A makerspace has been defined as “creative, DIY [do it yourself] spaces where people can gather to create, invent, and learn” (Kroski, 2013, para. 1). Makerspaces are places for individuals to “imagine, envision, create, innovate, play, learn in a formative manner, simulate, experiment, collaborate, think critically, communicate, share, synthesize, invent, evaluate, and most of all dream of new possibilities” (Gorman, 2017, para.1). Makerspaces can range “from a repurposed bookcart filled with arts and crafts supplies to a table in a corner set out with LEGOs to a full blown fab lab with 3D printers, laser cutters, and hand tools” (Rendina, 2015). In education, they have “the potential to revolutionize the way we approach teaching and learning. The maker movement in education is built upon the foundation of constructionism, which is the philosophy of hands-on learning through building things” (Kurti, Kurti, & Fleming, 2014, p. 8).

As a place to design and create—what the Educause Learning Initiative (2013) called a “zone of self-directed learning” (p. 1) —a makerspace has many applications for education. Used with students as part of the academic curriculum, a makerspace can be a “space for individuals to learn by doing,” a setting that generates a “highly collaborative learning dynamic that is excellent for team efforts,” and a process that allows “students to take control of their own learning” (Educause Learning Initiative, 2013, p. 2).

Teacher Laura Fleming (2015) sees makerspaces as a continuation of John Dewey’s vision of education as experiences where children “participate actively in their own learning, with the teacher taking the role of a partner, a guiding influence, in the process” (p. 3). It is essential in education, said Dewey (1916) to “give the pupils something to do, not something to learn and the doing is of such a nature as to demand thinking; learning naturally results” (p. 154).

Riding the wave of increasing popularity and declining costs, many schools are buying 3D printers for their classrooms, libraries, and makerspaces. 3D printers have generated a resurgence of interest in making in the 21st century. As MakerBot CEO Jonathan Jaglom remarked after visiting a school in Connecticut where students are using 3D technology as a regular part of the curriculum: It is “incredible to see 12-year-olds sketch in 3D, print in 3D...the idea is that, 10 years down the line, that becomes natural, and that will move into the household space” (Zaleski, 2015, para. 12).

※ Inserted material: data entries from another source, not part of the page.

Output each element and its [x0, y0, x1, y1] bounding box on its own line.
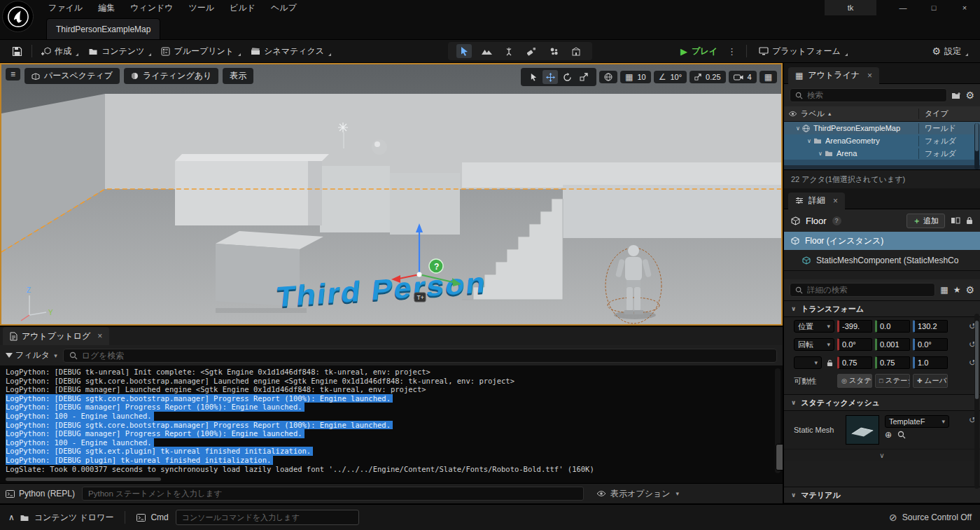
static-mesh-thumbnail[interactable] [846, 415, 879, 445]
label-column-header[interactable]: ラベル ▲ [801, 109, 918, 119]
viewport-layout-button[interactable]: ▦ [760, 71, 777, 83]
outliner-settings-button[interactable]: ⚙ [965, 90, 974, 101]
outliner-row-folder[interactable]: ∨ Arena フォルダ [784, 147, 980, 160]
play-button[interactable]: ▶ プレイ [676, 43, 722, 60]
scale-x-field[interactable]: 0.75 [837, 356, 872, 369]
menu-item-edit[interactable]: 編集 [90, 1, 122, 15]
foliage-mode-button[interactable] [501, 44, 517, 58]
browse-to-asset-icon[interactable] [897, 431, 906, 439]
log-line[interactable]: LogPython: [DEBUG sgtk.core.bootstrap.ma… [6, 394, 393, 403]
cinematics-button[interactable]: シネマティクス [246, 43, 336, 60]
brush-editing-mode-button[interactable] [568, 44, 584, 58]
content-button[interactable]: コンテンツ [83, 43, 156, 60]
grid-snap-control[interactable]: ▦ 10 [620, 71, 651, 83]
angle-snap-control[interactable]: ∠ 10° [654, 71, 687, 83]
lock-details-button[interactable] [966, 216, 973, 225]
close-button[interactable]: × [949, 0, 980, 15]
details-settings-button[interactable]: ⚙ [965, 284, 974, 295]
details-scrollbar[interactable] [974, 314, 979, 489]
type-column-header[interactable]: タイプ [918, 109, 980, 119]
scale-lock-button[interactable] [825, 359, 834, 367]
outliner-scrollbar[interactable] [974, 123, 979, 169]
mobility-stationary-button[interactable]: □ ステーショナリ [875, 374, 910, 388]
scale-z-field[interactable]: 1.0 [913, 356, 948, 369]
log-line[interactable]: LogPython: [DEBUG manager] Launched engi… [6, 385, 777, 394]
component-row-instance[interactable]: Floor (インスタンス) [784, 232, 980, 250]
use-selected-asset-icon[interactable]: ⊕ [885, 431, 892, 439]
location-z-field[interactable]: 130.2 [913, 320, 948, 333]
perspective-button[interactable]: パースペクティブ [24, 68, 120, 84]
rotation-y-field[interactable]: 0.001 [875, 338, 910, 351]
scale-snap-control[interactable]: 0.25 [690, 71, 725, 83]
log-line[interactable]: LogPython: [DEBUG sgtk.core.bootstrap.ma… [6, 421, 393, 430]
sibling-panels-button[interactable] [951, 216, 960, 225]
outliner-row-world[interactable]: ∨ ThirdPersonExampleMap ワールド [784, 122, 980, 134]
add-component-button[interactable]: ＋ 追加 [906, 214, 945, 228]
rotation-z-field[interactable]: 0.0° [913, 338, 948, 351]
create-button[interactable]: 作成 [36, 43, 83, 60]
lit-mode-button[interactable]: ライティングあり [124, 68, 218, 84]
scale-tool-button[interactable] [576, 70, 592, 84]
log-line[interactable]: LogPython: [DEBUG sgtk.ext.plugin] tk-un… [6, 447, 313, 456]
outliner-row-folder[interactable]: ∨ ArenaGeometry フォルダ [784, 134, 980, 147]
mobility-static-button[interactable]: ◎ スタティック [837, 374, 872, 388]
log-line[interactable]: LogPython: [DEBUG manager] Progress Repo… [6, 429, 304, 438]
section-materials[interactable]: ∨ マテリアル [784, 487, 980, 503]
log-search-input[interactable] [82, 349, 771, 362]
log-horizontal-scrollbar[interactable] [6, 477, 161, 481]
rotation-type-combo[interactable]: 回転▾ [794, 338, 834, 351]
scale-type-combo[interactable]: ▾ [794, 356, 822, 369]
platforms-button[interactable]: プラットフォーム [754, 43, 853, 60]
log-line[interactable]: LogPython: [DEBUG tk-unreal] Init comple… [6, 368, 777, 377]
rotation-x-field[interactable]: 0.0° [837, 338, 872, 351]
menu-item-help[interactable]: ヘルプ [263, 1, 304, 15]
console-command-input[interactable] [176, 510, 359, 525]
move-tool-button[interactable] [542, 70, 558, 84]
details-search-input[interactable] [807, 284, 930, 296]
save-button[interactable] [7, 43, 27, 60]
log-line[interactable]: LogPython: 100 - Engine launched. [6, 438, 154, 447]
favorites-button[interactable]: ★ [953, 286, 961, 294]
location-y-field[interactable]: 0.0 [875, 320, 910, 333]
menu-item-file[interactable]: ファイル [41, 1, 90, 15]
content-drawer-button[interactable]: ∧ コンテンツ ドロワー [8, 512, 113, 524]
unreal-logo-icon[interactable] [2, 1, 34, 32]
viewport-menu-button[interactable]: ≡ [6, 68, 20, 81]
restore-button[interactable]: □ [918, 0, 949, 15]
chevron-down-icon[interactable]: ∨ [805, 138, 813, 144]
component-row-staticmesh[interactable]: StaticMeshComponent (StaticMeshCo [784, 250, 980, 271]
log-vertical-scrollbar[interactable] [775, 368, 780, 473]
log-filter-button[interactable]: フィルタ ▾ [6, 349, 57, 361]
play-options-icon[interactable]: ⋮ [724, 46, 739, 57]
select-tool-button[interactable] [526, 70, 541, 84]
chevron-down-icon[interactable]: ∨ [816, 151, 825, 157]
viewport[interactable]: Z Y Third Person [0, 63, 783, 326]
camera-speed-control[interactable]: 4 [729, 71, 757, 83]
log-line[interactable]: LogSlate: Took 0.000377 seconds to synch… [6, 465, 777, 474]
tab-outliner[interactable]: ▦ アウトライナ × [788, 67, 879, 84]
outliner-row-partial[interactable] [784, 160, 980, 165]
mesh-paint-mode-button[interactable] [524, 44, 539, 58]
minimize-button[interactable]: — [888, 0, 918, 15]
tab-details[interactable]: 詳細 × [788, 193, 845, 209]
python-repl-button[interactable]: Python (REPL) [6, 489, 75, 498]
log-line[interactable]: LogPython: [DEBUG manager] Progress Repo… [6, 403, 304, 412]
mobility-movable-button[interactable]: ✚ ムーバブル [913, 374, 948, 388]
location-type-combo[interactable]: 位置▾ [794, 320, 834, 333]
menu-item-window[interactable]: ウィンドウ [122, 1, 181, 15]
fracture-mode-button[interactable] [546, 44, 561, 58]
python-input[interactable] [82, 487, 584, 501]
world-local-toggle[interactable] [599, 71, 617, 83]
tab-level[interactable]: ThirdPersonExampleMap [46, 18, 160, 39]
cmd-button[interactable]: Cmd [136, 512, 168, 522]
outliner-search-input[interactable] [807, 89, 941, 102]
blueprint-button[interactable]: ブループリント [156, 43, 246, 60]
log-line[interactable]: LogPython: 100 - Engine launched. [6, 412, 154, 421]
menu-item-tools[interactable]: ツール [181, 1, 223, 15]
advanced-expander[interactable]: ∨ [784, 449, 980, 461]
static-mesh-asset-combo[interactable]: TemplateF▾ [885, 415, 949, 428]
visibility-column-icon[interactable] [784, 111, 801, 117]
close-tab-icon[interactable]: × [97, 331, 102, 341]
close-tab-icon[interactable]: × [867, 71, 872, 81]
close-tab-icon[interactable]: × [833, 196, 838, 206]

3D printers take a three-dimensional digital model from a computer and create a physical model. The 3D digital model is designed using 3D modeling software, such as Tinkercad, Google Sketchup, Autodesk 123D Catch, or Maya. Students and teachers can use free 3D modeling software programs to create original models or import 3D models found online and modify them. There are many websites and databases where educators can find pre-designed 3D models for their students to remix, including the National Institute of Health 3D Print Exchange (https://www.thingiverse.com/). Once a digital 3D model is created, a slicing software, such as Cura, is used to prepare the model for printing. When the model is ready to be printed, it’s often as easy as making sure the printer is connected to the computer and clicking “print.”

Key Terms in this Chapter

Preservice Teacher: Undergraduate or graduate students who are preparing to work as teachers in PreK-12 schools.

Slicing Software: A type of software used to prepare digital objects to be printed by a 3D printer.

Inservice Teacher: Individuals who work as teachers in PreK-12 schools.

Makerspace: A space where people gather to make, create, and invent physical and/or digital objects.

Tinkercad: A free, cloud-based online 3D modeling software.

3D Modeling: The process of creating a three-dimensional object on a computer or smart device.

3D Modeling Software: A tool used to create a digital three-dimensional object.

Blended Community of Practice: A community of people who exchange information and ideas both in-person and online to improve their work.

3D Printer: A machine that creates a physical model from a three-dimensional digital model.